Creating a Culture of Belonging: Jodie Glean Appointed Executive Director, Equity, Diversity & Inclusion

Newly appointed as the University of Toronto’s Executive Director, Equity, Diversity & Inclusion, Jodie Glean is already familiar with the challenges and opportunities that this role entails. She served as Interim Executive Director for five months, transitioning last December from her responsibilities as Director, Anti-Racism & Cultural Diversity Office (ARCDO).

Jodie Glean
Jodie Glean, Executive Director, Equity, Diversity & Inclusion at U of T (photo by Moussa Faddoul)

Kelly Hannah-Moffat, Vice-President, People Strategy, Equity & Culture, explains the extensive process that led to Glean’s appointment.

“We conducted a consultative review process, including the President’s Office and representatives across divisions, campuses, and portfolios,” she explains. “During this review, Jodie’s incredible skill as a collaborative problem-solver shone through, as did her profound understanding of our University and her extensive experience engaging diverse members of our community in thinking and talking about change. This is hard work, and Jodie brings energy and commitment to every issue.”

With a strong track record of building relationships, Glean has frequently engaged across campuses and all levels of the institution to develop compassionate strategies that address community concerns.
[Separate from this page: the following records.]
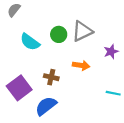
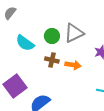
brown cross: (51, 77) -> (52, 60), moved

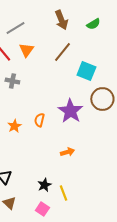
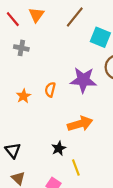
purple star: (70, 111) -> (83, 80), turned -30
orange arrow: (67, 152) -> (80, 124), size x1.6
black star: (44, 185) -> (59, 148), moved

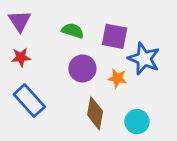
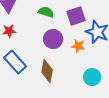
purple square: (115, 36) -> (76, 16), turned -30
brown diamond: (95, 113) -> (47, 71), moved

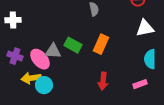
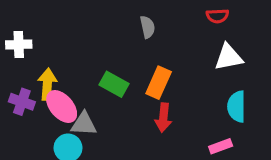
gray triangle: (53, 51) -> (84, 124), moved
yellow arrow: (31, 78) -> (47, 84), moved, turned 102
red arrow: (103, 81) -> (163, 118), moved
She provided administrative support to numerous initiatives, such as the Antisemitism Working Group, and her accomplishments in the field of equity and anti-racism work at and beyond U of T earned her the prestigious 2020 Black Business Professional Association (BBPA) Harry Jerome Diversity Award.

A self-professed “educator at heart,” Glean contends that culture change is not possible without strong educational programming to engage students, faculty, librarians, and staff in actively thinking, talking, and learning about the many manifestations of racism, discrimination, and bias, both at the University and in society at large. At ARCDO, she was instrumental in deepening our community’s learning and in collaborating with experts to provide restorative spaces for students, staff, faculty, and librarians directly impacted by racism and discrimination. Under her leadership, ARCDO also launched the Race, Equity & Action Speaker Series and the Reflect. Restore. Action. program.

As Executive Director, Equity, Diversity & Inclusion, Glean is excited to continue working with
the ARCDO team. She notes that ARCDO’s mandate and offerings are grounded in the same theoretical frameworks that inform her current doctoral research at York University.

“For many years, addressing the issue of racism has been left off the table,” Glean notes, adding that the champions of anti-racism work at U of T and at peer institutions foreground its importance. In doing so, they recognize “the unique challenge that racism brings to any experience,” whether in the post-secondary sector, in society, or in daily life.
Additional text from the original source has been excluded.